## Extracted records
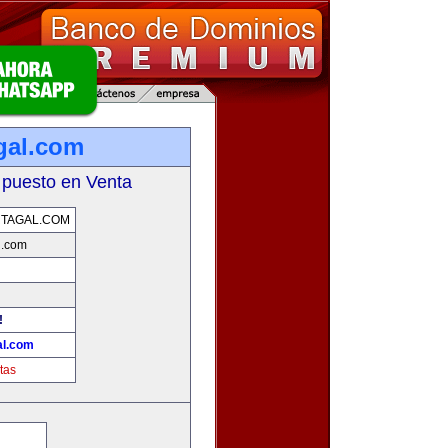
gal.com
 puesto en Venta
TAGAL.COM
l.com
!
al.com
tas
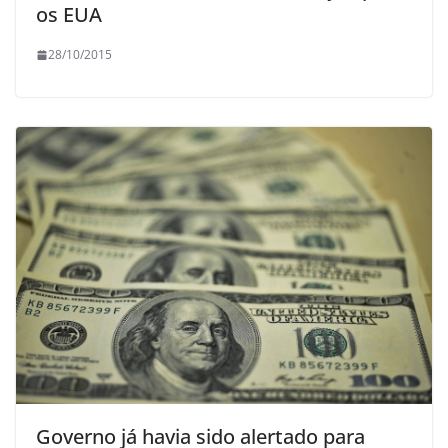
os EUA
28/10/2015
Governo já havia sido alertado para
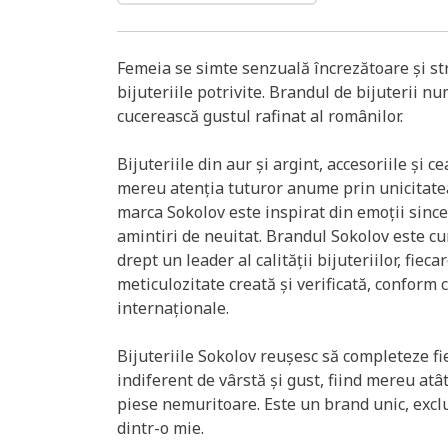
Femeia se simte senzuală încrezătoare și st
bijuteriile potrivite. Brandul de bijuterii n
cucerească gustul rafinat al românilor.
Bijuteriile din aur și argint, accesoriile și 
mereu atenția tuturor anume prin unicitate
marca Sokolov este inspirat din emoții sincer
amintiri de neuitat. Brandul Sokolov este c
drept un leader al calității bijuteriilor, fieca
meticulozitate creată și verificată, conform 
internaționale.
Bijuteriile Sokolov reușesc să completeze fie
indiferent de vârstă și gust, fiind mereu at
piese nemuritoare. Este un brand unic, exclu
dintr-o mie.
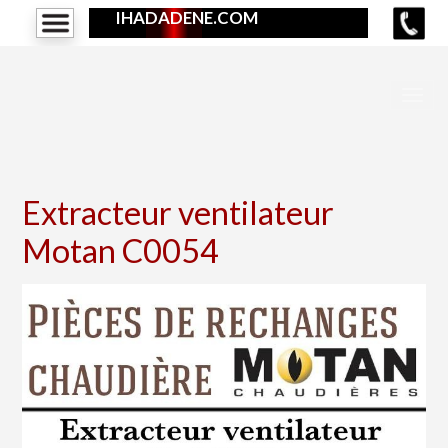
IHADADENE.COM
Extracteur ventilateur
Motan C0054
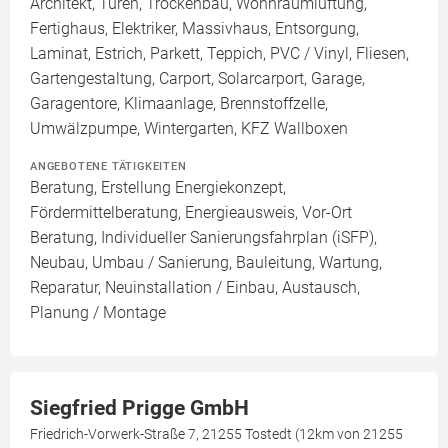
Architekt, Türen, Trockenbau, Wohnraumlüftung,
Fertighaus, Elektriker, Massivhaus, Entsorgung,
Laminat, Estrich, Parkett, Teppich, PVC / Vinyl, Fliesen,
Gartengestaltung, Carport, Solarcarport, Garage,
Garagentore, Klimaanlage, Brennstoffzelle,
Umwälzpumpe, Wintergarten, KFZ Wallboxen
ANGEBOTENE TÄTIGKEITEN
Beratung, Erstellung Energiekonzept,
Fördermittelberatung, Energieausweis, Vor-Ort
Beratung, Individueller Sanierungsfahrplan (iSFP),
Neubau, Umbau / Sanierung, Bauleitung, Wartung,
Reparatur, Neuinstallation / Einbau, Austausch,
Planung / Montage
Siegfried Prigge GmbH
Friedrich-Vorwerk-Straße 7, 21255 Tostedt (12km von 21255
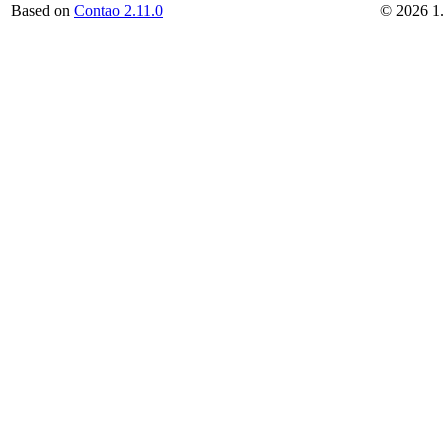
Based on
Contao 2.11.0
©
2026
1.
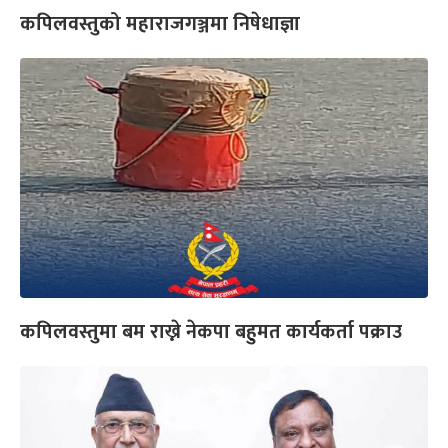
कपिलवस्तुको महाराजगञ्जमा निषेधाज्ञा
कपिलवस्तुमा बम राख्ने नेकपा बहुमत कार्यकर्ता पक्राउ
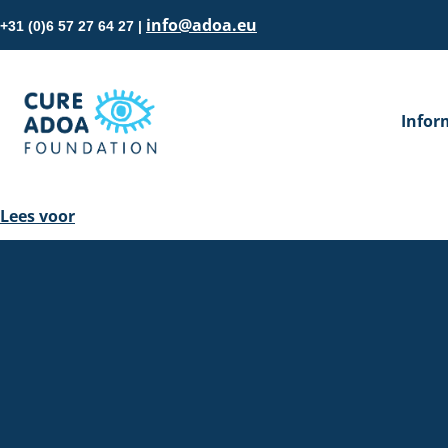
info@adoa.eu
+31 (0)6 57 27 64 27 |
Infor
Lees voor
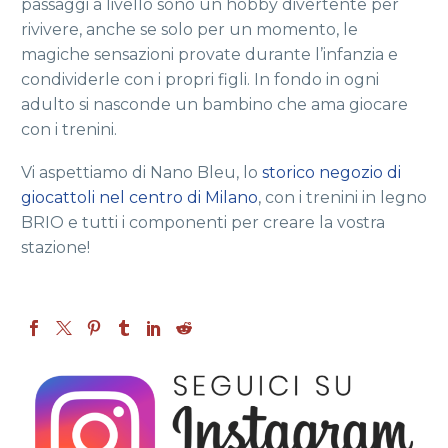
passaggi a livello sono un hobby divertente per
rivivere, anche se solo per un momento, le
magiche sensazioni provate durante l’infanzia e
condividerle con i propri figli. In fondo in ogni
adulto si nasconde un bambino che ama giocare
con i trenini.
Vi aspettiamo di Nano Bleu, lo
storico negozio di
giocattoli nel centro di Milano
, con i trenini in legno
BRIO e tutti i componenti per creare la vostra
stazione!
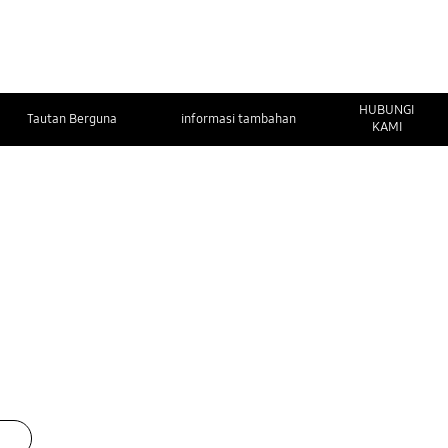
HUBUNGI
Tautan Berguna
informasi tambahan
KAMI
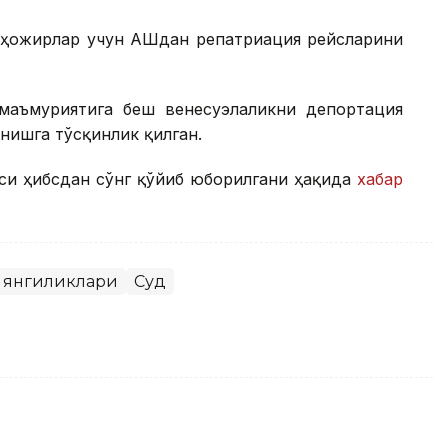
уҳожирлар учун АҚШдан репатриация рейсларини
маъмуриятига беш венесуэлаликни депортация
нишга тўсқинлик қилган.
си ҳибсдан сўнг қўйиб юборилгани ҳақида
хабар
 янгиликлари
Суд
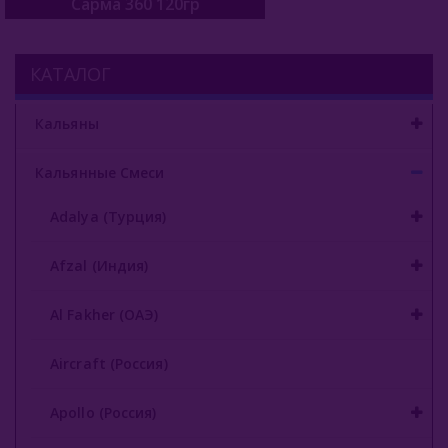
Serbetli (Турция)
Сарма 360 120гр
Social Smoke (США)
КАТАЛОГ
Spectrum Tobacco (Россия)
Кальяны
Starbuzz (США)
Starline (Россия)
Кальянные Смеси
Tangiers (США)
Adalya (Турция)
Trofimoffs (Россия)
Afzal (Индия)
Wild
Al Fakher (ОАЭ)
Ya Layl (ОАЭ)
Aircraft (Россия)
Сарма (Россия)
Apollo (Россия)
Сарма 25гр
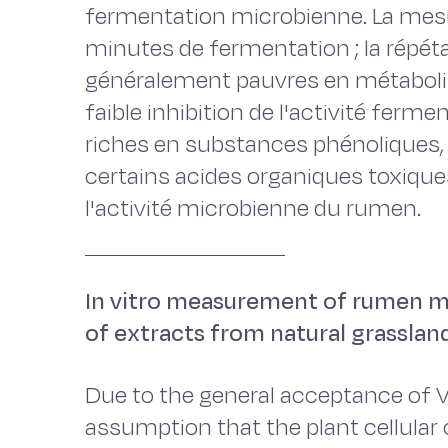
fermentation microbienne. La mesu
minutes de fermentation ; la répéta
généralement pauvres en métaboli
faible inhibition de l'activité ferm
riches en substances phénoliques, t
certains acides organiques toxiqu
l'activité microbienne du rumen.
In vitro measurement of rumen mic
of extracts from natural grasslan
Due to the general acceptance of 
assumption that the plant cellular c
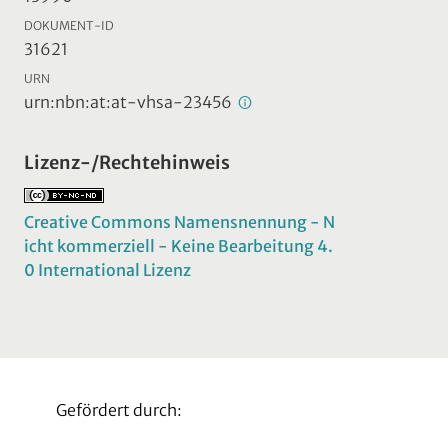
DOKUMENT-ID
31621
URN
urn:nbn:at:at-vhsa-23456
Lizenz-/Rechtehinweis
Creative Commons Namensnennung - N
icht kommerziell - Keine Bearbeitung 4.
0 International Lizenz
Gefördert durch:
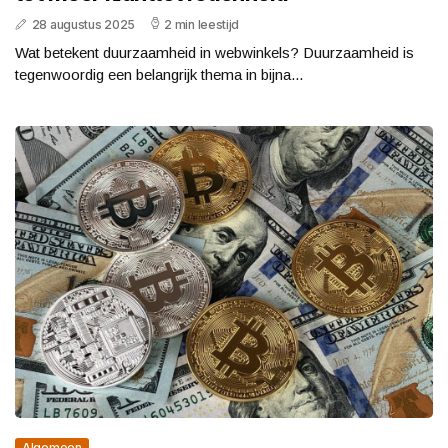
28 augustus 2025
2 min leestijd
Wat betekent duurzaamheid in webwinkels? Duurzaamheid is
tegenwoordig een belangrijk thema in bijna...
Algemeen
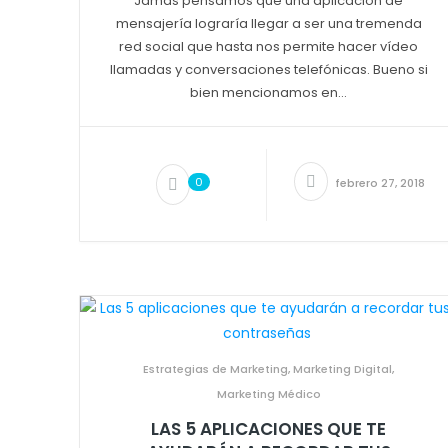
Jamás pensamos que una aplicación de
mensajería lograría llegar a ser una tremenda
red social que hasta nos permite hacer vídeo
llamadas y conversaciones telefónicas. Bueno si
bien mencionamos en...
0
febrero 27, 2018
Estrategias de Marketing
,
Marketing Digital
,
Marketing Médico
LAS 5 APLICACIONES QUE TE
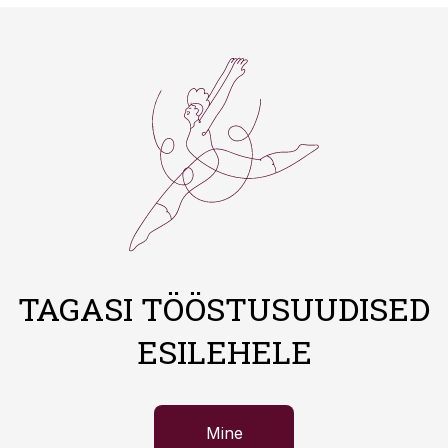
TAGASI TÖÖSTUSUUDISED
ESILEHELE
Mine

## Your objective
Your answer should hold only the lines from the line with "0 International Lizenz" through the closing line of the records, restated exactly and free of pictures.

## Result of the exercise
0 International Lizenz
Gefördert durch:
28 augustus 2025
2 min leestijd
Wat betekent duurzaamheid in webwinkels? Duurzaamheid is
tegenwoordig een belangrijk thema in bijna...
Algemeen
Jamás pensamos que una aplicación de
mensajería lograría llegar a ser una tremenda
red social que hasta nos permite hacer vídeo
llamadas y conversaciones telefónicas. Bueno si
bien mencionamos en...
0
febrero 27, 2018
Estrategias de Marketing
,
Marketing Digital
,
Marketing Médico
LAS 5 APLICACIONES QUE TE
TAGASI TÖÖSTUSUUDISED
ESILEHELE
Mine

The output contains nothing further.